Top LLM Gateways and Proxies

Ranked List10 tools ranked

What is an LLM gateway?

An LLM gateway (sometimes called LLM proxy or LLM router) is middleware that sits between applications and the underlying LLM providers (OpenAI, Anthropic, Google, etc.), providing a unified interface, intelligent routing, observability, and governance across multiple model providers. The category effectively didn't exist in production before 2023 — applications called LLM provider APIs directly — but emerged rapidly as production deployments hit a consistent set of problems: provider lock-in (different APIs for different vendors), no redundancy when services have outages, opaque cost tracking across multiple providers, no centralized governance for PII filtering or prompt safety, and the operational complexity of managing API keys across teams.
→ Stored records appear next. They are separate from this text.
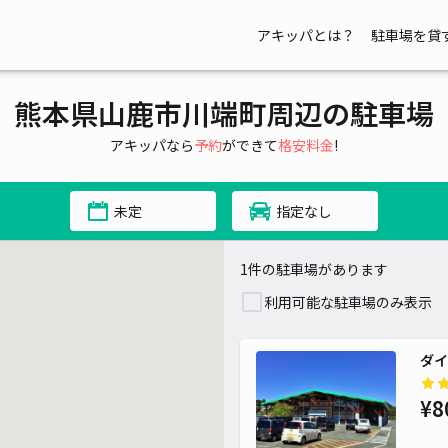
アキッパとは？
駐車場を貸
熊本県山鹿市川端町周辺の駐車場
アキッパなら
予約
ができて
格安料金
!
未定
指定なし
1件の駐車場があります
利用可能な駐車場のみ表示
ダイ
¥8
The 2026 landscape splits into three architectural patterns: *managed aggregators* (OpenRouter, Together AI, Fireworks AI) that act as marketplaces offering one API key for many models with provider markup; *self-hostable gateways* (LiteLLM, Helicone, Portkey open-source) that bring-your-own-API-keys and run as proxies on your infrastructure; and *enterprise gateways* (Portkey managed, Kong AI Gateway) that add governance, compliance, and production controls on top of routing.

Why LLM gateways matter in enterprise AI.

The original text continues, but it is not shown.